El libro que destapó los crímenes de Kiko Gómez
Es por Lo que no borró el desierto que sabemos todos los detalles y conocemos el nivel de cinismo satánico del político-sicópata. En 1997 Kiko Gómez, respaldado por el partido Liberal, era el alcalde de Barrancas. Era amigo de Luis López, próspero comerciante, dueño del hotel más prestigioso del pueblo. En sus salones casi todas las quinceañeras pudientes del pueblo vieron como les ponían sus zapatillas. Luis estaba pensando en ser alcalde del pueblo, aunque, eso sí, todos sabían que Kiko Gómez lo iba a matar. Y cumplió la amenaza. Lo mató en su hotel, delante de sus hijos. El alcalde de Barrancas fue al velorio y abrazó a la viuda y a Diana y sus hermanos. Tenía tanto poder que había que tragarse la rabia. Diana creció en Barranquilla, se hizo periodista en Bogotá y en el 2016, con apenas 29 años, empezó a escribir un libro que está resultando tan importante como El olvido que seremos. Directo como un puño al hígado, sin adjetivos para mostrar el dolor sino llena de datos para enseñarnos el horror, Diana retrata no solo a su papá, otro mártir más en este reguero de cadáveres, sino a un pueblo al que le da alegría ser gobernado por un hombre que resuelve sus problemas a bala.
En la época de la Seguridad Democrática, cuando Uribe tenía más del 70 % de popularidad, Colombia se parecía más de lo que se parece ahora a Barrancas, ese pueblo de La Guajira. Ante cualquier rumor de que el presidente eterno tendría nexos con los paramilitares su popularidad crecía cada vez más, indetenible, como un tumor maligno. Los colombianos amaban esa historia de venganza en la que Uribe era tan macho que se convertía en Charles Bronson en uno de los capítulos de Vengador anónimo. En La Guajira sabían que Kiko Gómez podría estar metido en muchos asesinatos pero nadie se imaginó, como se comprobó durante su sentencia –fue condenado a 50 años de cárcel-, que había participado en 133 asesinatos. No era un asesino, era un vampiro.

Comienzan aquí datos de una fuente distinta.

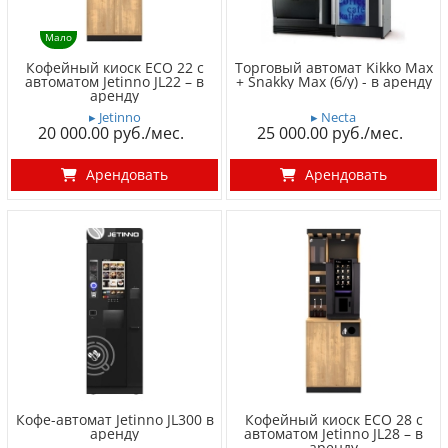
Мало
Кофейный киоск ECO 22 с
Торговый автомат Kikko Max
автоматом Jetinno JL22 – в
+ Snakky Max (б/у) - в аренду
аренду
▸ Jetinno
▸ Necta
20 000.00
25 000.00
Арендовать
Арендовать
Кофе-автомат Jetinno JL300 в
Кофейный киоск ECO 28 с
аренду
автоматом Jetinno JL28 – в
аренду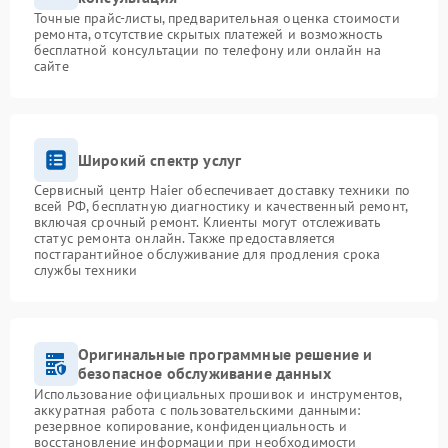
Точные прайс-листы, предварительная оценка стоимости
ремонта, отсутствие скрытых платежей и возможность
бесплатной консультации по телефону или онлайн на
сайте
Широкий спектр услуг
Сервисный центр Haier обеспечивает доставку техники по
всей РФ, бесплатную диагностику и качественный ремонт,
включая срочный ремонт. Клиенты могут отслеживать
статус ремонта онлайн. Также предоставляется
постгарантийное обслуживание для продления срока
службы техники
Оригинальные программные решение и
безопасное обслуживание данных
Использование официальных прошивок и инструментов,
аккуратная работа с пользовательскими данными:
резервное копирование, конфиденциальность и
восстановление информации при необходимости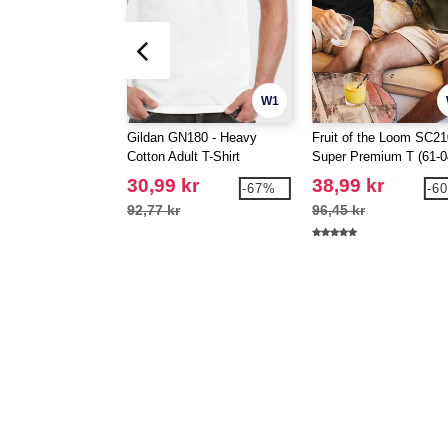
W1
Gildan GN180 - Heavy
Fruit of the Loom SC21
Cotton Adult T-Shirt
Super Premium T (61-0
30,99 kr
38,99 kr
-67%
-6
92,77 kr
96,45 kr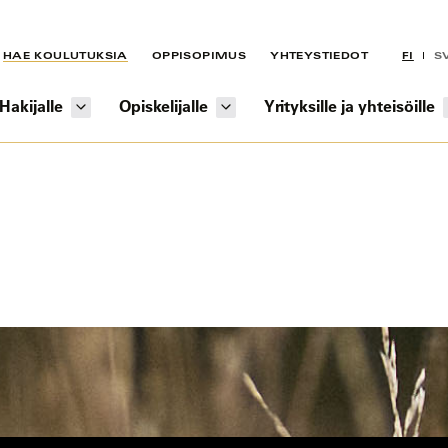
HAE KOULUTUKSIA
OPPISOPIMUS
YHTEYSTIEDOT
FI
S
Hakijalle
Opiskelijalle
Yrityksille ja yhteisöille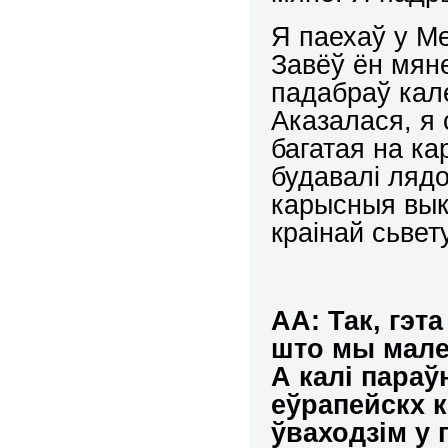
Я паехаў у Ме
Завёў ён мяне
падабраў кал
Аказалася, я 
багатая на ка
будавалі ляд
карысныя вык
краінай сьвету
АА: Так, гэт
што мы мален
А калі параў
еўрапейскх 
ўваходзім у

Aún en sus calles polvorientas creen en Barrancas que Kiko Gómez era un verraco, que le daba la cara a los problemas con la determinación de un guajiro de armas tomar. A Luis, su víctima más llorada, lo recuerda un nicho cada vez más reducido en un país miserable como este, el que aún tiene interés por leer libros de papel. Por eso este gobierno debería estar en la obligación de encontrar la manera para que los niños en los colegios de la Costa Norte del país puedan leer Lo que no borró el desierto. Hay que estampillar el horror de Kiko Gómez en nuestra piel y no olvidar que llegó a esas elecciones del 2011 respaldado por Germán Vargas Lleras, líder de su partido, Cambio Radical. A los monstruos que han pastado esta tierra no hay que olvidarlos. Hay que llevarlos siempre con nosotros. Recitar sus horrores. Tener la certeza de que jamás volverán a mandarnos.